The Grob Attack, named not after the word grob (coarse, rough. uncouth, rude, crude), but from Swiss IM Henri Grob, who analysed and played it his entire career, is defined by the opening move 1. g4?. That's not a question, that's the mistake sign for a move in PGN syntax. Lichess sets it automatically on any analysis as the computer evaluation goes to -1.5. The opening's Wikipedia page opens with a quote from IM John Watson who calls it "masochistic", a move that could only appeal to people who enjoy pain.

And yet, the statistics of this opening tell a different story altogether.

Stats

For the entirety of the games in the Lichess stats, the Grob opening loses more than it wins, but it's 47% wins vs 49% losses. And once you refine the search, things become more interesting. Let's remove the 400 rating player bracket. Suddenly it's 48-48. Let's remove the 1000,1200 and 1400 bracket: 49-47; it's winning! OK, maybe we should look at every bracket in isolation (and imagine Hans Rosling presenting):

  • 400: 40-54, a massive loss which influences the entire statistic, even if it can hardly be called chess at that rating.
  • 1000: 43-52, amateurs do not do well starting with such a move, obviously.
  • 1200: 46-50, at this level chess is real, but Grob still loses.
  • 1400: 47-49, same as the general statistic.
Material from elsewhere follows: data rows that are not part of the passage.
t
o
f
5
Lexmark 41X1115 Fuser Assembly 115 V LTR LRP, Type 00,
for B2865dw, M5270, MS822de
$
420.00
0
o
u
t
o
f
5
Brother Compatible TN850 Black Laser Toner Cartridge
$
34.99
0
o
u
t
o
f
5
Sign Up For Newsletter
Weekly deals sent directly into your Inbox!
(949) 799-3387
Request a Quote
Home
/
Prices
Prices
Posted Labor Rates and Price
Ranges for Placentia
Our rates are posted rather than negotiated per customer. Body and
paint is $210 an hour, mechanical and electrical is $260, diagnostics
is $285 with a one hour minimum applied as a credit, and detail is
What is going on?
  • 1600: 50-47, a massive jump!
  • 1800: 49-47, is this an opening that only works between 1600-1800?
  • 2000: 49-47, a rating I can only dream of for myself and Grob is still ahead!
  • 2200: 48-47, what?!
  • 2500: 47-47, at the highest level of chess, 2500+, people win as much as they lose with this opening.
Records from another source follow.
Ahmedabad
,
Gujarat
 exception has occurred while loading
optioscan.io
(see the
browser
From now on we will stick to all chess games over 1600 rating, for quality, and without Ultrabullet, which is not chess.

You will say: you can always start with the Grob and transpose into one of the more common openings. I mean, people probably don't play 1. g4 d5 - the Grob gambit, they don't follow with 2. Bxg4 c4 - the Fritz gambit, right? You would be wrong. That's the most played line and the line that Stockfish would go for. And guess what, the winning statistics change to 56-40 after this sequence of moves, even while the evaluation is -1.7!
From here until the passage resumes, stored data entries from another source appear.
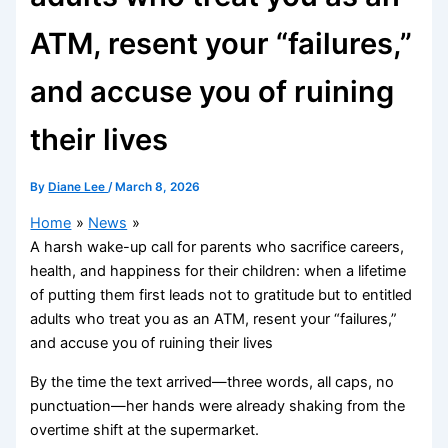
ATM, resent your “failures,”
and accuse you of ruining
their lives
By
Diane Lee
/
March 8, 2026
Home
News
A harsh wake-up call for parents who sacrifice careers,
health, and happiness for their children: when a lifetime
of putting them first leads not to gratitude but to entitled
adults who treat you as an ATM, resent your “failures,”
and accuse you of ruining their lives
By the time the text arrived—three words, all caps, no
punctuation—her hands were already shaking from the
overtime shift at the supermarket.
But, you will say, you're probably not looking at the Masters database for a reason. I am sure there is a refutation for it! Well, yes, Stockfish seems to think so, yet at every level this opening seems to be slightly better for White. Even at 400-1000 rating level once it reaches this Fritz gambit position the win ratio is 56-42 while at 2500+ rating (2000 games) it's almost equal.

So why does it happen? Why is Grob so successful? I am going to tell you. It's because Black doesn't play c6 and doesn't protect the d5 pawn. Or they blunder a piece :) That's the prize in this opening. You either get d5 or pivot immediately to another plan as White, and you better defend it as Black. And most of the moves to maintain the advantage feel unnatural to humans.

Then why does White lose if this is so good? Usually because they lose tempi. This opening is like the movie Crank, you have to move or die. Nc3 is essential, d3 to free the bishop and if somehow Black blocks the h1-b8 diagonal, then Nf3 or Ne2 is again necessary. But will you have time to make three development moves after your queen did everything while Black developed? 

I will begin, unusually, in Grob style, with the Stockfish refutation. It's interesting, but hardly easy to "feel" it as a human being. I will then continue with the general plans. Then show you twelve different traps, the first being the main line!

Refutation

At the beginning of the game, right after 1. g4c6 is a completely dumb move as it loses all the Black advantage. It doesn't develop and blocks an important development square. What about after 2. Bg2? It still loses a point in evaluation because White can now protect the g4 pawn. But after 2...Bxg4 3. c4, the move 3...c6 is what Stockfish recommends while also being the most played move at 2500+ levels. It's such an ugly move, though. Who, having not been studying this opening, would move a pawn to block the natural development square of the knight, delaying king castling even more, moving another non central pawn?

  Well, one might argue that after the next best moves 4. cxd5 cxd5 the square is freed, so no biggie. But after 5. Qb3, Nc6 is still not available because b7 is hanging. Better defend it, right? Wrong! 5...Nf6 is the best move by far according to Stockfish, defending d5. So the continuation must be 6. Qxb7, right? Wrong again. 6. Nc3 for White, attacking d5, inviting d4. That move would be disastrous, leading to +4.5 eval since Black cannot save its rook. So what is the best move here? Nc6 is top 2, finally playable, but White will scoop that d5 pawn.

The second top 2 move is 6...e6. Another pawn move. The d5 pawn must be defended! Or rather, the diagonals to f7 and b7. The computer can't really decide on which of these moves is better, but more often than not it says e6 is superior to Nc6.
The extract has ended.